One of the most basic reasons for this lukewarm feeling on the part of the viewer is that the ‘very special’ parts of recent Glee episodes have been relegated to B-roll footage – shoehorned between NYADA auditions and disco costumes (not that Naya Rivera didn’t look like even more of a bombshell than usual in her “Saturday Night Glee-ver” jumpsuit number). Twitter tags for an episode that covers domestic abuse while the Violence Against Women Act is being debated for renewal in Congress shouldn’t consist of #NYADAauditions, #KurtsAudition, and #RachelsAudition.
But that’s the thing. These hot topics don’t seem to be included in the recent episodes in an effort to spark substantive discussions among viewers. As long as Fox, Glee, and Ryan Murphy get their pat on the back for taking on such controversies (as they predictably did from their long-time supporter, GLAAD, for their inclusion of a transgender character), and a sprinkle of blow-back from the conservative fundamentalists (again, as they of course received from their long-time critic, Bill O’Reilly, for the same storyline), they are allowed to retain their reputation as a socially-conscious and cutting-edge program.
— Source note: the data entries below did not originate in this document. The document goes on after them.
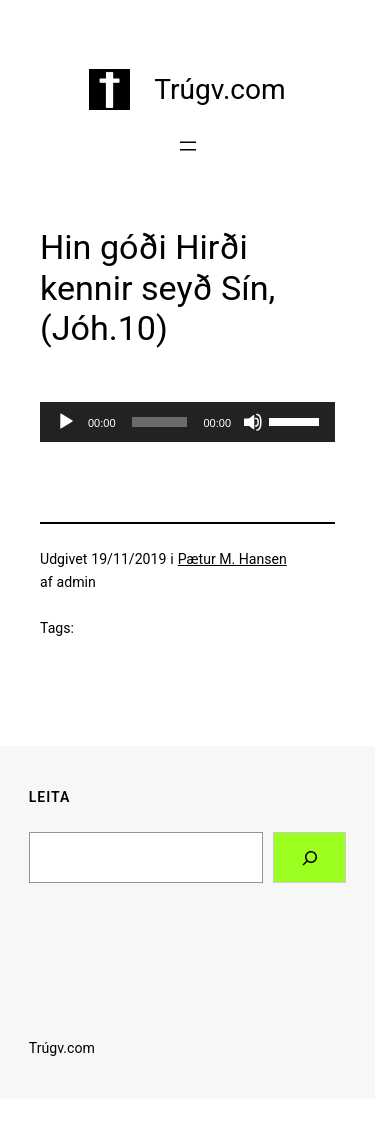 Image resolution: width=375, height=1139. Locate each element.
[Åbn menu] (188, 146)
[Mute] (253, 422)
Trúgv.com (220, 89)
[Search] (309, 858)
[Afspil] (66, 422)
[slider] (160, 422)
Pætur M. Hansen (232, 559)
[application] (187, 422) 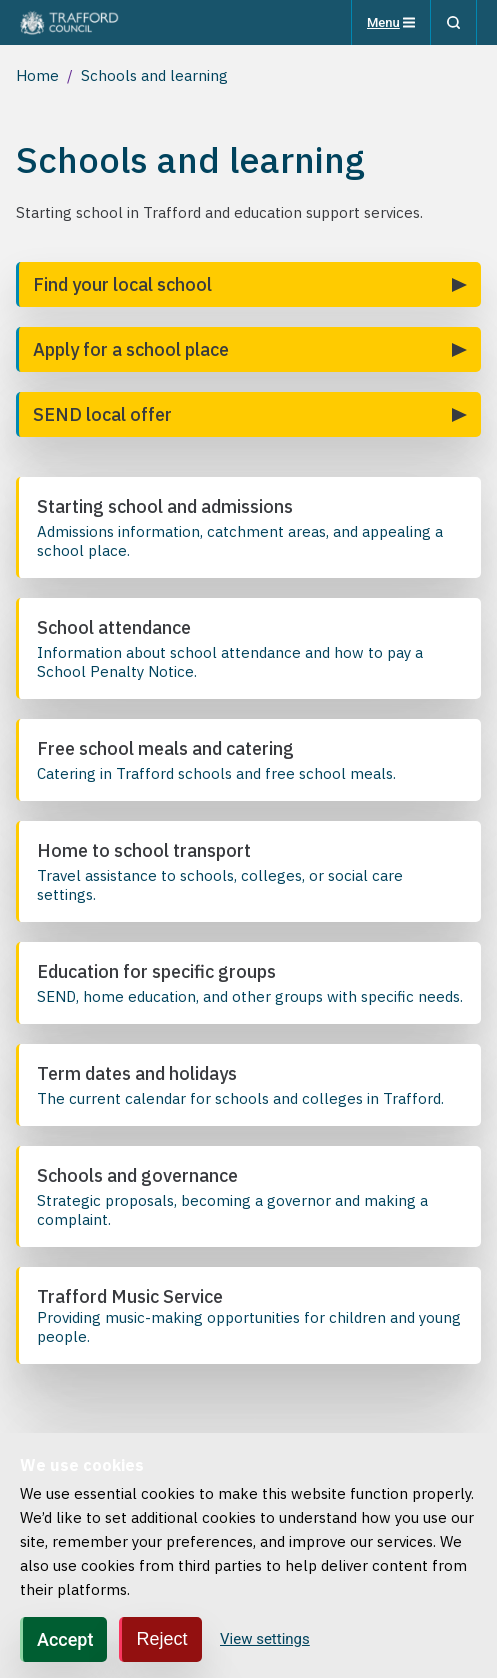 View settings (265, 1640)
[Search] (453, 22)
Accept (65, 1640)
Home (37, 75)
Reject (161, 1640) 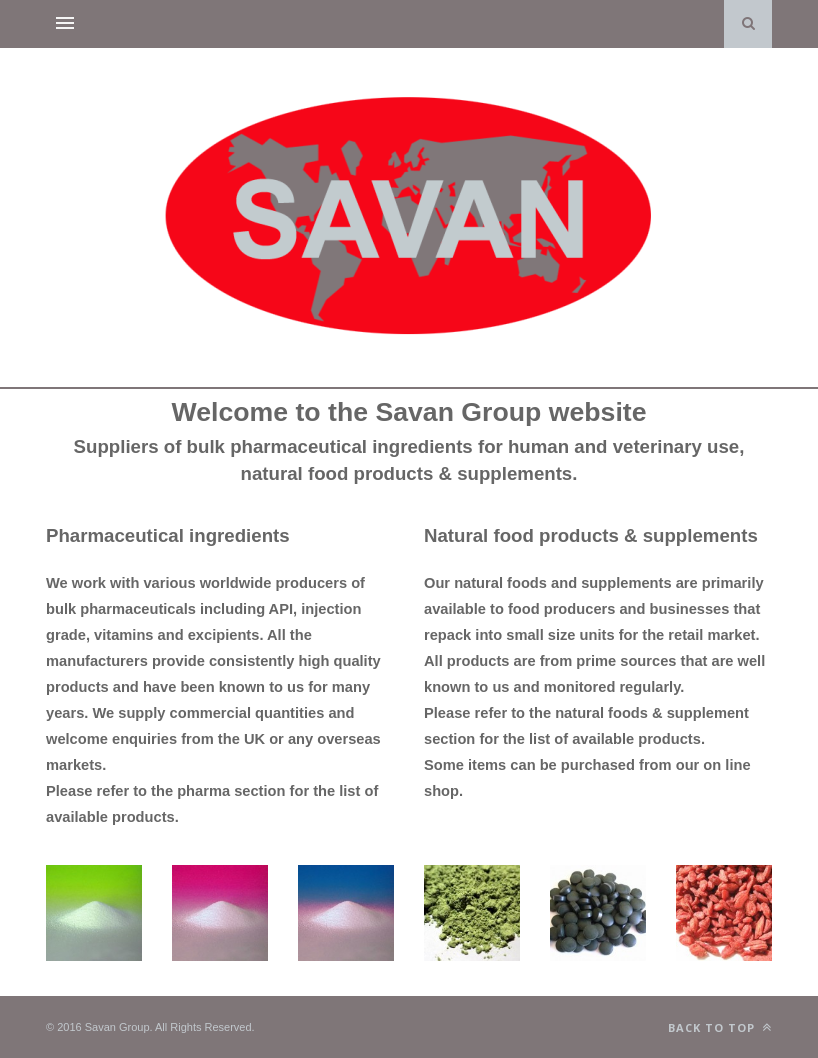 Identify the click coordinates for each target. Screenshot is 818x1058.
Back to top (720, 1027) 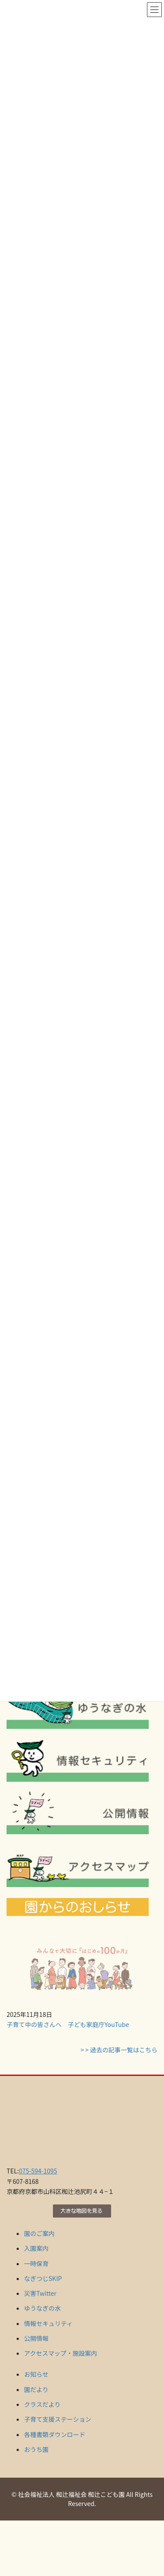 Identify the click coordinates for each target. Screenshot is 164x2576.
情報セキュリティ (48, 2323)
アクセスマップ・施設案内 (60, 2353)
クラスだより (42, 2404)
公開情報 (36, 2338)
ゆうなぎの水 (42, 2308)
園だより (36, 2389)
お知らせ (36, 2374)
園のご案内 (39, 2233)
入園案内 (36, 2248)
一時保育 (36, 2263)
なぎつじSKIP (43, 2278)
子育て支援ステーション (57, 2419)
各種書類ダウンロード (54, 2434)
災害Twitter (40, 2293)
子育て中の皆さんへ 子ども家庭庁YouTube (68, 2024)
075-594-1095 (38, 2170)
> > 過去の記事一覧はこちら (118, 2049)
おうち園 (36, 2449) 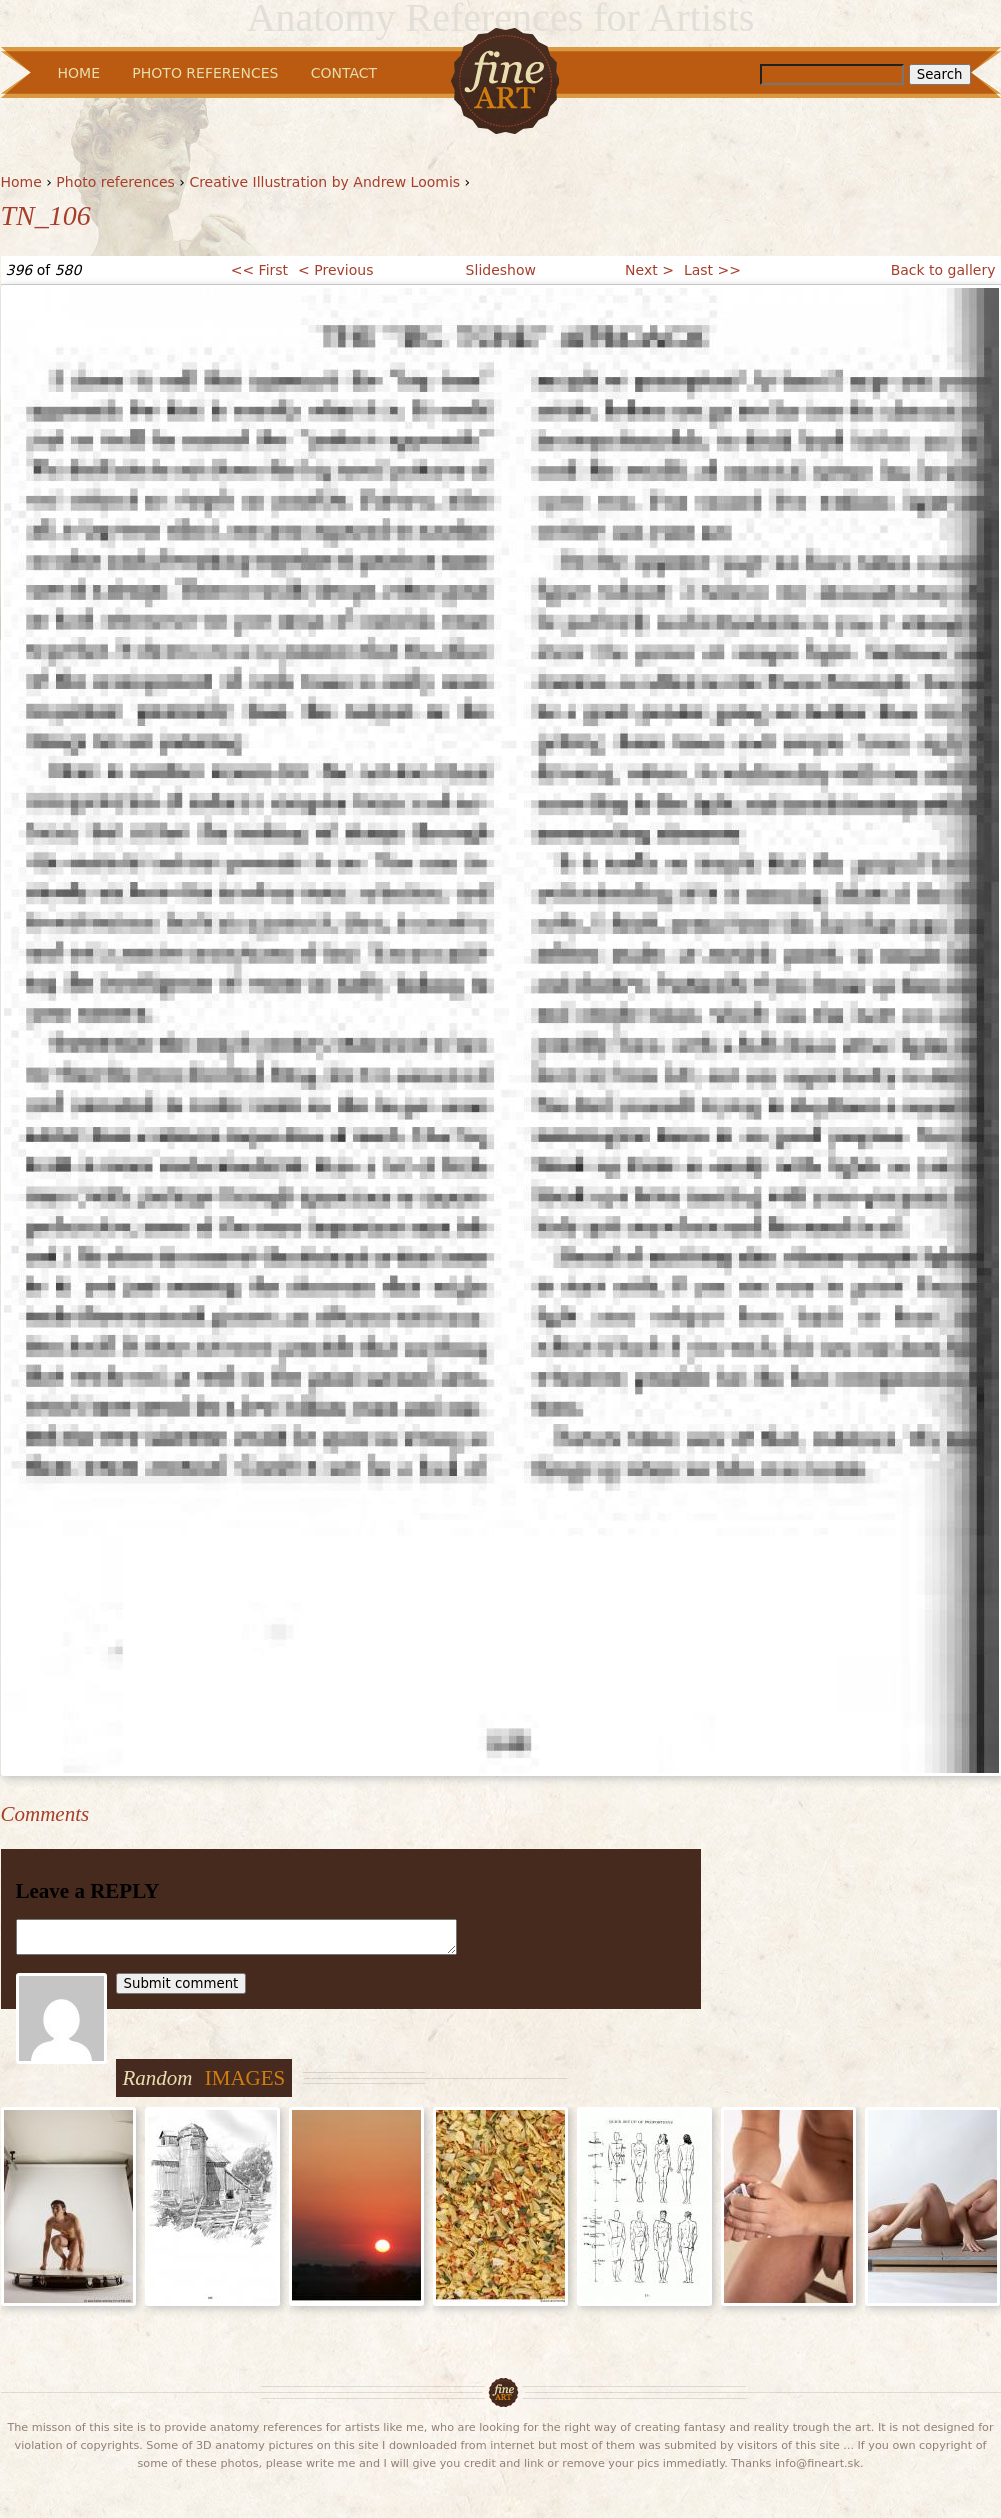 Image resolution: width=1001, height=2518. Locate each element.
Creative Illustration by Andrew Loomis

However, as Alyssa Rosenberg contends in her article, “‘Glee’ Is an Immoral Television Show and It’s Time to Stop Watching It,” Glee’s recent writing practices have become unethical and manipulative:
It’s one thing for bringing the underexamined lives of gay teenagers, of abused women, of gay people of color into the mainstream of popular culture. But spotlighting them only to use their pain to accrue credit to yourself isn’t admirable. And it’s not entertaining . . . Murphy gets a lot of credit for sensitively portraying the lives of sexual minorities in particular. But it’s time to start calling him what he is: a cynical exploiter of oppressed people who has very little actual interest in actually exploring their experiences in rich, complex, compassionate ways.
I can’t deny that I will always advocate for representative media – even when said media is incomplete or problematic. Seeing a simulacrum of oneself and/or one’s life in popular culture is psychologically beneficial – period. However, it’s not nitpicking for the fun of it to be bothered by the fact that an episode covering domestic violence doesn’t once mention non-heterosexual partner abuse – and in fact even shamefully includes Chicago’s “Cell Block Tango,” which legitimizes the cycle of violence (and which the Glee kids were criticized for . . . but for all the wrong reasons!). It’s not expecting too much to have more than a simple “yes” answer to the question posed to Beiste by one of the kids: “Are you considering pressing charges?”
“Well yes, I am considering it, but given that my bruise is faded, I have no substantive evidence, and even if I did, the judicial system serves largely to re-victimize and stigmatize abuse survivors, I’m also considering moving on with my life in the best way I know how.”
Glee is a television show, and we all know this and our expectations should be managed accordingly. But when the writers and creators actively choose to take on the mantle of responsibility that is an examination of social evils, and fail to prioritize it properly, we also get to be disappointed and angry. We deserve so much more.